Walter Benjamin’s Final Days and His Cherished Paul Klee Drawing | S10, EP7 DIALOGUES PODCAST
Why It Matters
The story shows how a single artwork anchored Benjamin’s concept of history and how exile networks safeguarded pivotal ideas, reminding today’s scholars of the fragile transmission of cultural memory during crises.
Key Takeaways
- •Benjamin bought Klee’s 1920 Angelus Novus drawing in Munich
- •The drawing inspired Benjamin’s “Angel of History” metaphor
- •Benjamin fled Nazi Germany, carried the drawing through Paris exile
- •He entrusted the artwork to non‑Jewish librarian Georges Bataille for safekeeping
- •Post‑war, the drawing resurfaced, influencing critical theory and memory studies
Summary
The Dialogues podcast episode examines Walter Benjamin’s relationship with Paul Klee’s 1920 drawing Angelus Novus and traces how both the artwork and Benjamin’s seminal “Thesis on the Philosophy of History” survived the Nazi onslaught.
Benjamin purchased the drawing in Munich a year after its exhibition, financing it through a loan from fellow Jewish philosopher Ernst. After fleeing Berlin in 1933, he carried the work to Paris, where he endured internment, statelessness, and relentless attempts to secure visas while drafting his historic essay.

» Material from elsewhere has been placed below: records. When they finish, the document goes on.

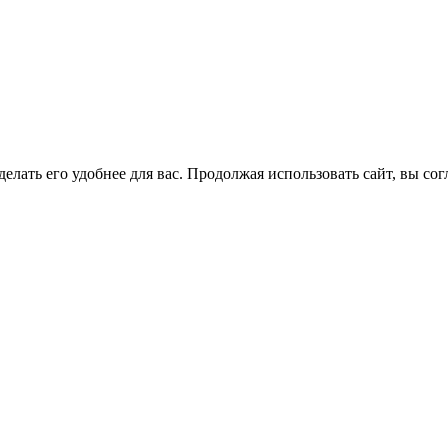
елать его удобнее для вас. Продолжая использовать сайт, вы со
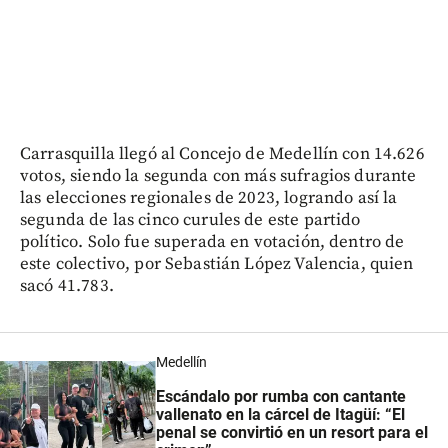
Carrasquilla llegó al Concejo de Medellín con 14.626
votos, siendo la segunda con más sufragios durante
las elecciones regionales de 2023, logrando así la
segunda de las cinco curules de este partido
político. Solo fue superada en votación, dentro de
este colectivo, por Sebastián López Valencia, quien
sacó 41.783.
Medellín
Escándalo por rumba con cantante
vallenato en la cárcel de Itagüí: “El
penal se convirtió en un resort para el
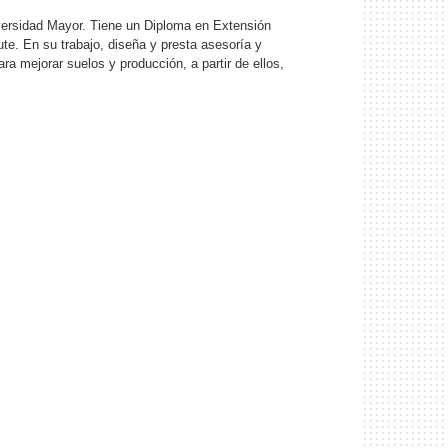
versidad Mayor. Tiene un Diploma en Extensión
te. En su trabajo, diseña y presta asesoría y
a mejorar suelos y producción, a partir de ellos,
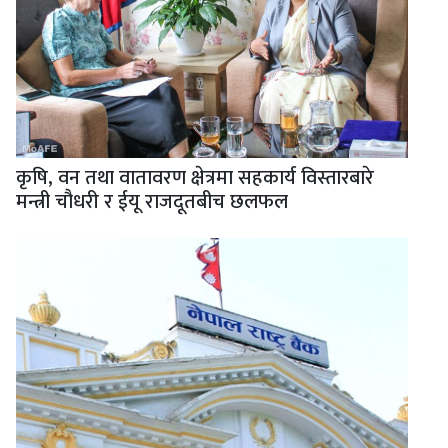
कृषि, वन तथा वातावरण क्षेत्रमा सहकार्य विस्तारबारे
मन्त्री चौधरी र ईयू राजदूतबीच छलफल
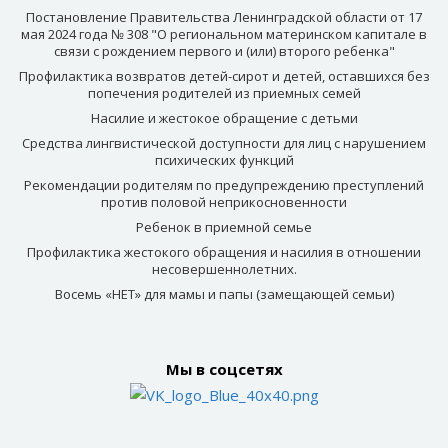
Постановление Правительства Ленинградской области от 17
мая 2024 года № 308 "О региональном материнском капитале в
связи с рождением первого и (или) второго ребенка"
Профилактика возвратов детей-сирот и детей, оставшихся без
попечения родителей из приемных семей
Насилие и жестокое обращение с детьми
Средства лингвистической доступности для лиц с нарушением
психических функций
Рекомендации родителям по предупреждению преступлений
против половой неприкосновенности
Ребенок в приемной семье
Профилактика жестокого обращения и насилия в отношении
несовершеннолетних.
Восемь «НЕТ» для мамы и папы (замещающей семьи)
Мы в соцсетях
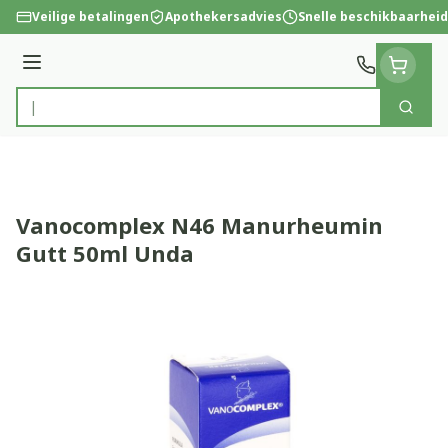
Ga naar de inhoud
Veilige betalingen
Apothekersadvies
Snelle beschikbaarheid
Menu
Zoek
Product, merk, categorie...
Vanocomplex N46 Manurheumin
Gutt 50ml Unda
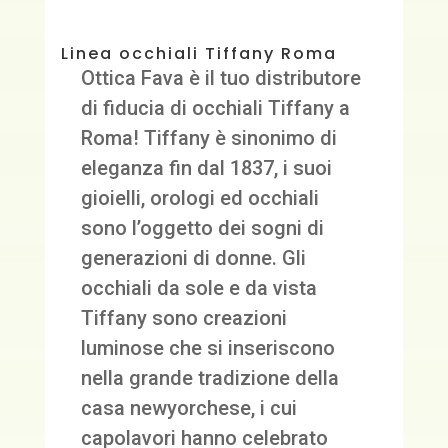
Linea occhiali Tiffany Roma
Ottica Fava è il tuo distributore
di fiducia di occhiali Tiffany a
Roma! Tiffany è sinonimo di
eleganza fin dal 1837, i suoi
gioielli, orologi ed occhiali
sono l’oggetto dei sogni di
generazioni di donne. Gli
occhiali da sole e da vista
Tiffany sono creazioni
luminose che si inseriscono
nella grande tradizione della
casa newyorchese, i cui
capolavori hanno celebrato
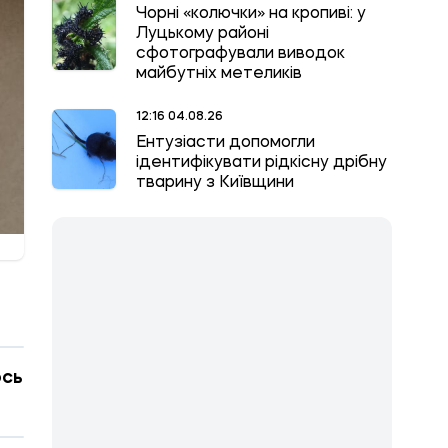
Чорні «колючки» на кропиві: у
Луцькому районі
сфотографували виводок
майбутніх метеликів
12:16 04.08.26
Ентузіасти допомогли
ідентифікувати рідкісну дрібну
тварину з Київщини
ось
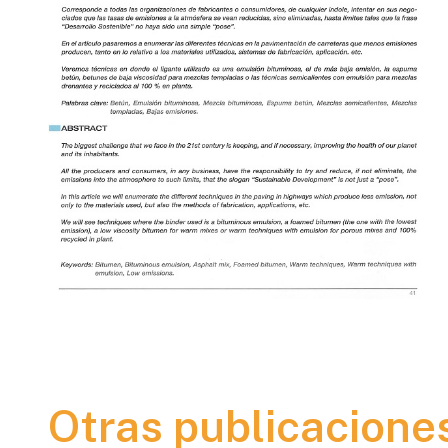
Otras publicacione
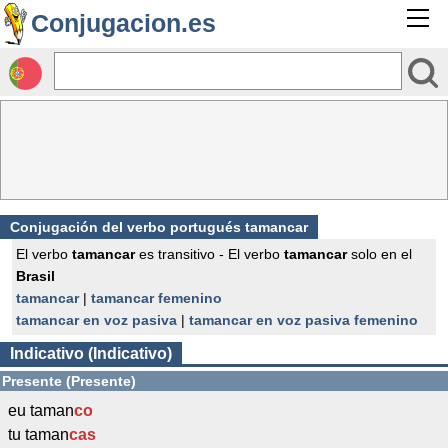
Conjugacion.es
Conjugación del verbo portugués tamancar
El verbo
tamancar
es transitivo - El verbo
tamancar
solo en el
Brasil
tamancar
|
tamancar femenino
tamancar en voz pasiva
|
tamancar en voz pasiva femenino
Indicativo (Indicativo)
Presente (Presente)
eu taman
co
tu taman
cas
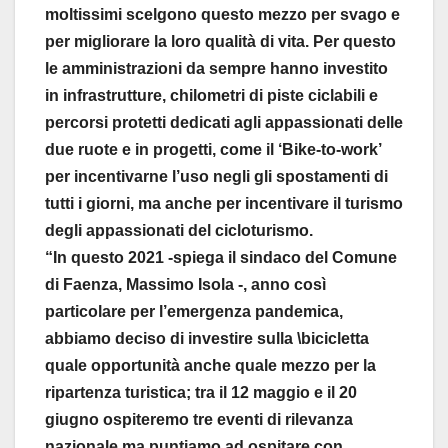
moltissimi scelgono questo mezzo per svago e
per migliorare la loro qualità di vita. Per questo
le amministrazioni da sempre hanno investito
in infrastrutture, chilometri di piste ciclabili e
percorsi protetti dedicati agli appassionati delle
due ruote e in progetti, come il ‘Bike-to-work’
per incentivarne l’uso negli gli spostamenti di
tutti i giorni, ma anche per incentivare il turismo
degli appassionati del cicloturismo.
“In questo 2021 -spiega il sindaco del Comune
di Faenza, Massimo Isola -, anno così
particolare per l’emergenza pandemica,
abbiamo deciso di investire sulla \bicicletta
quale opportunità anche quale mezzo per la
ripartenza turistica; tra il 12 maggio e il 20
giugno ospiteremo tre eventi di rilevanza
nazionale ma puntiamo ad ospitare con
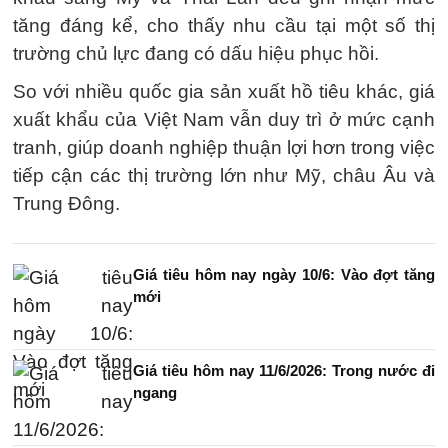
tăng đáng kể, cho thấy nhu cầu tại một số thị
trường chủ lực đang có dấu hiệu phục hồi.
So với nhiều quốc gia sản xuất hồ tiêu khác, giá
xuất khẩu của Việt Nam vẫn duy trì ở mức cạnh
tranh, giúp doanh nghiệp thuận lợi hơn trong việc
tiếp cận các thị trường lớn như Mỹ, châu Âu và
Trung Đông.
Giá tiêu hôm nay ngày 10/6: Vào đợt tăng
mới
Giá tiêu hôm nay 11/6/2026: Trong nước đi
ngang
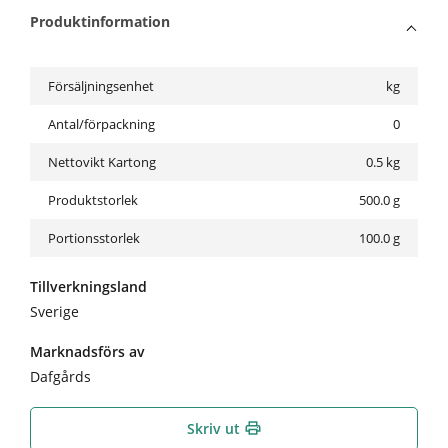
Produktinformation
Försäljningsenhet
kg
Antal/förpackning
0
Nettovikt Kartong
0.5
kg
Produktstorlek
500.0 g
Portionsstorlek
100.0 g
Tillverkningsland
Sverige
Marknadsförs av
Dafgårds
Skriv ut
print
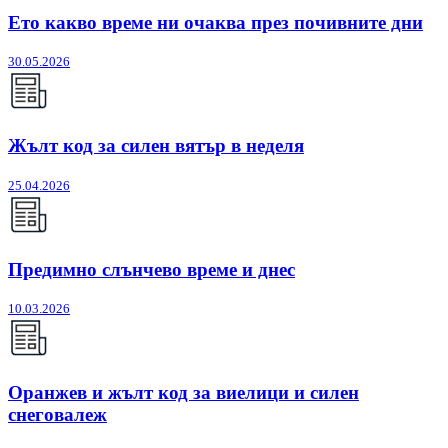
Ето какво време ни очаква през почивните дни
30.05.2026
Жълт код за силен вятър в неделя
25.04.2026
Предимно слънчево време и днес
10.03.2026
Оранжев и жълт код за виелици и силен
снеговалеж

In the essay’s famous ninth stanza Benjamin describes the Angel of History as an angel thrust forward by a storm he calls progress, eyes fixed on a pile of wreckage. The episode highlights the dense correspondence network—Adorno, Arendt, Georges Bataille—and Bataille’s crucial role in hiding the drawing and Benjamin’s manuscripts.
The survival of Angelus Novus and the thesis underscores how personal objects can shape intellectual theory and how exile networks preserved critical thought, offering contemporary scholars a vivid case study of memory, trauma, and the politics of cultural preservation.